SID Commencement Speaker: Enet Mukurazita, MA SID'19

May 19, 2019

Enet Mukurazita, MA SID'19, speaking at Heller commencement

Dean David Weil, Professor Joan Dassin, all faculty of the Heller School, 2019 graduates, ladies and gentlemen: good morning! I am going to start with a story.

Alice Dzvukamanja was born in 1950 in what was then Rhodesia. She managed to get educated to grade nine only, because that was how far black women could get educated in that era. When she was 19 years old, she married a young man who started his own business. By the time the country gained its independence in 1980 the couple purchased a house in a neighborhood that was formerly whites only.

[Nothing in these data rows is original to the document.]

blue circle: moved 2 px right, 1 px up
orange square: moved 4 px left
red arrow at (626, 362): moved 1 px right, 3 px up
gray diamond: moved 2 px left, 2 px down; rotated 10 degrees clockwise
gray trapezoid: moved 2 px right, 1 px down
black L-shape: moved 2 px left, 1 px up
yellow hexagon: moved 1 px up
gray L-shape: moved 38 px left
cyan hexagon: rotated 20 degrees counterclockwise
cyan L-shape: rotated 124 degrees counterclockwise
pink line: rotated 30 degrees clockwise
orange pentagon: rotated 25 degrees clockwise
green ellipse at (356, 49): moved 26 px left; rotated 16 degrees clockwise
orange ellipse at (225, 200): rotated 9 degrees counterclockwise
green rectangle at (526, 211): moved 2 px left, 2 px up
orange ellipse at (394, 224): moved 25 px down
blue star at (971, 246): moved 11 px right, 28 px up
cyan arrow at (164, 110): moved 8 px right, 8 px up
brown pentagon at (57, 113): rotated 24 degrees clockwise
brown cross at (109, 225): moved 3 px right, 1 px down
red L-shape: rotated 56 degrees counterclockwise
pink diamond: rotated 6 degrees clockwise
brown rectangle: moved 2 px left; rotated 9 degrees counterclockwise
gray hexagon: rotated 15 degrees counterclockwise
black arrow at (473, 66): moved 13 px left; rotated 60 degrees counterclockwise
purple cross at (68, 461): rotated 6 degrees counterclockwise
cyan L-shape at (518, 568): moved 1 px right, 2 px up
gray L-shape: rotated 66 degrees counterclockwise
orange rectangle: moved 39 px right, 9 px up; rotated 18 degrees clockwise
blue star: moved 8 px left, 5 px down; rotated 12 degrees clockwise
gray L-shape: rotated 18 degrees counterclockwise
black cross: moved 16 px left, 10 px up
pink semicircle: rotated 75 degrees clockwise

As the family started to grow, a question was posed to her husband: Who would inherit his vast business empire since his wife was only bearing girls? This was the beginning of verbal and physical abuse in Alice’s marriage that led her to walk out. Without much education or skills Alice had to start life from scratch and the arduous task of fighting her wealthy husband for the custody of her five daughters. He withdrew education of his daughters and favored his sons from his new wives. Alice had to make a choice of spending her hard-earned money on divorce lawyers or pay tuition for her daughters. She always chose her daughters’ education because she said education will give you a better life. Today, she is a mother of a special needs teacher, an entrepreneur, a beautician, a TV executive and today, a Master’s graduate in Sustainable International Development from the Heller School of Social Policy. 

My mother’s life motivated me to move into the field of development after being initially educated in the business world. I wanted to learn how I could make a difference in the lives of many women like my mother who face all kinds of social injustices. I was attracted to the Heller School because I would learn how people from other countries solve similar injustices.

I was shocked and thrilled that they accepted me. The journey has not been easy with quizzes, group work, exams, papers, a practicum and finally the master’s paper. Yes, we questioned why we had to take some classes, but it only hit home recently when my home country of Zimbabwe was hit with its maiden cyclone. That’s when I realized why Prof. Olson’s class on development and the environment made sense. The development tools from the SID program will definitely allow us to tackle social injustices in our different communities as we leave Heller today. 

To the faculty and staff of the SID program, we thank you for the amazing journey. Believe me, you will be hearing about our work! To the dean of Heller and your administration team, thank you for making it possible and affordable for students from the Global South like me to come to Heller. Thank you for the opportunities beyond the classroom to create a social enterprise that is giving rural women in Zimbabwe renewable energy. To our partners, parents, children and supporters, we thank you for being there for us. Special shout-out to Godfrey, Elizabeth, Allison and Carlton my family in Harare. I love you! To my classmates I leave you with this quote from Nelson Mandela: “Education is the most powerful weapon you can use to change the world.” Lastly to the Heller graduating class of 2019 I say to you in my own language, “Makorokoto,” which means congratulations. Thank you!